## [Collected data]

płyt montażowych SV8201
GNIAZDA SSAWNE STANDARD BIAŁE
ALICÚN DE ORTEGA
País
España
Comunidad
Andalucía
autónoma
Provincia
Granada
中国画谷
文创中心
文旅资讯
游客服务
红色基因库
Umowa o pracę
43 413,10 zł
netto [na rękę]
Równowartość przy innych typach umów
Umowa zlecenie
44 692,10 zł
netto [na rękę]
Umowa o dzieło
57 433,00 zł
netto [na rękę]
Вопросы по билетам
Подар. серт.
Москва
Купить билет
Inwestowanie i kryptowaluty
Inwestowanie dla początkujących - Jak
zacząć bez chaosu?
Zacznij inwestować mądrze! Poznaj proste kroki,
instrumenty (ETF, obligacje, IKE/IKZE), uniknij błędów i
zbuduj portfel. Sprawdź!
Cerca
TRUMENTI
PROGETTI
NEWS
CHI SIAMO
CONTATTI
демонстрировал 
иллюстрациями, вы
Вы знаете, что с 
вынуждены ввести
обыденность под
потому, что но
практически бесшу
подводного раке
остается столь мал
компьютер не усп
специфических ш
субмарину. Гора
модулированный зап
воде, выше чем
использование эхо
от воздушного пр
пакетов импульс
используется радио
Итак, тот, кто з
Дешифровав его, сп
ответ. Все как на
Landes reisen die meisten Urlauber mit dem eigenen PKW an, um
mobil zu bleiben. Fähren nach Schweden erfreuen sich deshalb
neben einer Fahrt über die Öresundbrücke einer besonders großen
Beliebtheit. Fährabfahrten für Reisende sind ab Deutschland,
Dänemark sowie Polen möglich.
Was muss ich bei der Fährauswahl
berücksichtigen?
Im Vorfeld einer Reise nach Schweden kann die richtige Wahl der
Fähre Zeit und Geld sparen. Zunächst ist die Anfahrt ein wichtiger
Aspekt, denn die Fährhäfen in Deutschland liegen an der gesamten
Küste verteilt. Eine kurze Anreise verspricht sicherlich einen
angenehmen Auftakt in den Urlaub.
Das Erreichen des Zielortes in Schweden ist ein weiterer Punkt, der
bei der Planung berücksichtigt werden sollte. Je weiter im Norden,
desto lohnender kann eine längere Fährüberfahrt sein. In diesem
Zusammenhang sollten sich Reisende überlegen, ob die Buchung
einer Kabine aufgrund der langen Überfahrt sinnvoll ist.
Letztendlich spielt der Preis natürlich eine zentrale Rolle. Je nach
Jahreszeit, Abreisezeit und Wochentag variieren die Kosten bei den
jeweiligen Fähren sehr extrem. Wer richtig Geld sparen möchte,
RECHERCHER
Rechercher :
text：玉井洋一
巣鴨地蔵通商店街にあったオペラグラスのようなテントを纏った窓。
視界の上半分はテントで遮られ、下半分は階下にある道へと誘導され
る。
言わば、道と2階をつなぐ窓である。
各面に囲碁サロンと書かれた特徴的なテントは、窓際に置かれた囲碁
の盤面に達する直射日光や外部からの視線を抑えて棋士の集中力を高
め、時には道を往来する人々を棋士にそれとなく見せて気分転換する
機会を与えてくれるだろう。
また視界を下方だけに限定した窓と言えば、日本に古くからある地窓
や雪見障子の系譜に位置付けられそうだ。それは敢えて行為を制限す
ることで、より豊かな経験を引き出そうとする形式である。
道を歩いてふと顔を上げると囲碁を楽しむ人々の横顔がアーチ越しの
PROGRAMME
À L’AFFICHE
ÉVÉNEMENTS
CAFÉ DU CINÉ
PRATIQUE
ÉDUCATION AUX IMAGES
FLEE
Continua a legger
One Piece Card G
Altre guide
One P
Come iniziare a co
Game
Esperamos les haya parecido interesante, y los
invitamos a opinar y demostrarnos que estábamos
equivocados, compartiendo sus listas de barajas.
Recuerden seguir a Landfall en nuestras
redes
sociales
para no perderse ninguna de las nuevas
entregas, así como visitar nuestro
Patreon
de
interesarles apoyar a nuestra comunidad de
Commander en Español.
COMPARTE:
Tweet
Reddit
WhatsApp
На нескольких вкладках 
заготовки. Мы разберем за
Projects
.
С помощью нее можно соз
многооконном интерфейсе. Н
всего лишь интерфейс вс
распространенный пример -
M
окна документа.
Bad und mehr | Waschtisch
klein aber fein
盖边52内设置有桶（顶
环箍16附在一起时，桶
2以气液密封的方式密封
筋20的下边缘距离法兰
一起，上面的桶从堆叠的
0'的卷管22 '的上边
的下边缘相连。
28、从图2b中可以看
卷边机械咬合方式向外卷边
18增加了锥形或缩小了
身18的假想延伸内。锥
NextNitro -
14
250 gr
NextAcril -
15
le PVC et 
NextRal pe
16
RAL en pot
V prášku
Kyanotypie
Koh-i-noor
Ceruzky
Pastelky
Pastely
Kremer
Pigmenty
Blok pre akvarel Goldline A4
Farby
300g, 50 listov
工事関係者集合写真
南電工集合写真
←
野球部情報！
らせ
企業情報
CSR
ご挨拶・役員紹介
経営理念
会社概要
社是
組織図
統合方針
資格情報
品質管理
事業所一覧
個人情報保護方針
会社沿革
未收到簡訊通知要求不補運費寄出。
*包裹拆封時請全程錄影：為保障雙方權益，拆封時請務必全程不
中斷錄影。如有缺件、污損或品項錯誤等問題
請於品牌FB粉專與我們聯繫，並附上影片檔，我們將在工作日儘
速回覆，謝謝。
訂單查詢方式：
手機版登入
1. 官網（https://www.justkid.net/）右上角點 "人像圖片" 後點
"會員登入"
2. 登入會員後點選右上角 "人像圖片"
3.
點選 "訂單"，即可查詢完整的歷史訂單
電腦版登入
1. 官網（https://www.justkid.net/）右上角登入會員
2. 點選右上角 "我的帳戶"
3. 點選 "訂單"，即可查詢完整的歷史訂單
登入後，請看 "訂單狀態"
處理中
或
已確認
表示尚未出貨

## [What to do]
From the first line to the last, reproduce the data exactly.

## [Result of the exercise]
płyt montażowych SV8201
GNIAZDA SSAWNE STANDARD BIAŁE
ALICÚN DE ORTEGA
País
España
Comunidad
Andalucía
autónoma
Provincia
Granada
中国画谷
文创中心
文旅资讯
游客服务
红色基因库
Umowa o pracę
43 413,10 zł
netto [na rękę]
Równowartość przy innych typach umów
Umowa zlecenie
44 692,10 zł
netto [na rękę]
Umowa o dzieło
57 433,00 zł
netto [na rękę]
Вопросы по билетам
Подар. серт.
Москва
Купить билет
Inwestowanie i kryptowaluty
Inwestowanie dla początkujących - Jak
zacząć bez chaosu?
Zacznij inwestować mądrze! Poznaj proste kroki,
instrumenty (ETF, obligacje, IKE/IKZE), uniknij błędów i
zbuduj portfel. Sprawdź!
Cerca
TRUMENTI
PROGETTI
NEWS
CHI SIAMO
CONTATTI
демонстрировал 
иллюстрациями, вы
Вы знаете, что с 
вынуждены ввести
обыденность под
потому, что но
практически бесшу
подводного раке
остается столь мал
компьютер не усп
специфических ш
субмарину. Гора
модулированный зап
воде, выше чем
использование эхо
от воздушного пр
пакетов импульс
используется радио
Итак, тот, кто з
Дешифровав его, сп
ответ. Все как на
Landes reisen die meisten Urlauber mit dem eigenen PKW an, um
mobil zu bleiben. Fähren nach Schweden erfreuen sich deshalb
neben einer Fahrt über die Öresundbrücke einer besonders großen
Beliebtheit. Fährabfahrten für Reisende sind ab Deutschland,
Dänemark sowie Polen möglich.
Was muss ich bei der Fährauswahl
berücksichtigen?
Im Vorfeld einer Reise nach Schweden kann die richtige Wahl der
Fähre Zeit und Geld sparen. Zunächst ist die Anfahrt ein wichtiger
Aspekt, denn die Fährhäfen in Deutschland liegen an der gesamten
Küste verteilt. Eine kurze Anreise verspricht sicherlich einen
angenehmen Auftakt in den Urlaub.
Das Erreichen des Zielortes in Schweden ist ein weiterer Punkt, der
bei der Planung berücksichtigt werden sollte. Je weiter im Norden,
desto lohnender kann eine längere Fährüberfahrt sein. In diesem
Zusammenhang sollten sich Reisende überlegen, ob die Buchung
einer Kabine aufgrund der langen Überfahrt sinnvoll ist.
Letztendlich spielt der Preis natürlich eine zentrale Rolle. Je nach
Jahreszeit, Abreisezeit und Wochentag variieren die Kosten bei den
jeweiligen Fähren sehr extrem. Wer richtig Geld sparen möchte,
RECHERCHER
Rechercher :
text：玉井洋一
巣鴨地蔵通商店街にあったオペラグラスのようなテントを纏った窓。
視界の上半分はテントで遮られ、下半分は階下にある道へと誘導され
る。
言わば、道と2階をつなぐ窓である。
各面に囲碁サロンと書かれた特徴的なテントは、窓際に置かれた囲碁
の盤面に達する直射日光や外部からの視線を抑えて棋士の集中力を高
め、時には道を往来する人々を棋士にそれとなく見せて気分転換する
機会を与えてくれるだろう。
また視界を下方だけに限定した窓と言えば、日本に古くからある地窓
や雪見障子の系譜に位置付けられそうだ。それは敢えて行為を制限す
ることで、より豊かな経験を引き出そうとする形式である。
道を歩いてふと顔を上げると囲碁を楽しむ人々の横顔がアーチ越しの
PROGRAMME
À L’AFFICHE
ÉVÉNEMENTS
CAFÉ DU CINÉ
PRATIQUE
ÉDUCATION AUX IMAGES
FLEE
Continua a legger
One Piece Card G
Altre guide
One P
Come iniziare a co
Game
Esperamos les haya parecido interesante, y los
invitamos a opinar y demostrarnos que estábamos
equivocados, compartiendo sus listas de barajas.
Recuerden seguir a Landfall en nuestras
redes
sociales
para no perderse ninguna de las nuevas
entregas, así como visitar nuestro
Patreon
de
interesarles apoyar a nuestra comunidad de
Commander en Español.
COMPARTE:
Tweet
Reddit
WhatsApp
На нескольких вкладках 
заготовки. Мы разберем за
Projects
.
С помощью нее можно соз
многооконном интерфейсе. Н
всего лишь интерфейс вс
распространенный пример -
M
окна документа.
Bad und mehr | Waschtisch
klein aber fein
盖边52内设置有桶（顶
环箍16附在一起时，桶
2以气液密封的方式密封
筋20的下边缘距离法兰
一起，上面的桶从堆叠的
0'的卷管22 '的上边
的下边缘相连。
28、从图2b中可以看
卷边机械咬合方式向外卷边
18增加了锥形或缩小了
身18的假想延伸内。锥
NextNitro -
14
250 gr
NextAcril -
15
le PVC et 
NextRal pe
16
RAL en pot
V prášku
Kyanotypie
Koh-i-noor
Ceruzky
Pastelky
Pastely
Kremer
Pigmenty
Blok pre akvarel Goldline A4
Farby
300g, 50 listov
工事関係者集合写真
南電工集合写真
←
野球部情報！
らせ
企業情報
CSR
ご挨拶・役員紹介
経営理念
会社概要
社是
組織図
統合方針
資格情報
品質管理
事業所一覧
個人情報保護方針
会社沿革
未收到簡訊通知要求不補運費寄出。
*包裹拆封時請全程錄影：為保障雙方權益，拆封時請務必全程不
中斷錄影。如有缺件、污損或品項錯誤等問題
請於品牌FB粉專與我們聯繫，並附上影片檔，我們將在工作日儘
速回覆，謝謝。
訂單查詢方式：
手機版登入
1. 官網（https://www.justkid.net/）右上角點 "人像圖片" 後點
"會員登入"
2. 登入會員後點選右上角 "人像圖片"
3.
點選 "訂單"，即可查詢完整的歷史訂單
電腦版登入
1. 官網（https://www.justkid.net/）右上角登入會員
2. 點選右上角 "我的帳戶"
3. 點選 "訂單"，即可查詢完整的歷史訂單
登入後，請看 "訂單狀態"
處理中
或
已確認
表示尚未出貨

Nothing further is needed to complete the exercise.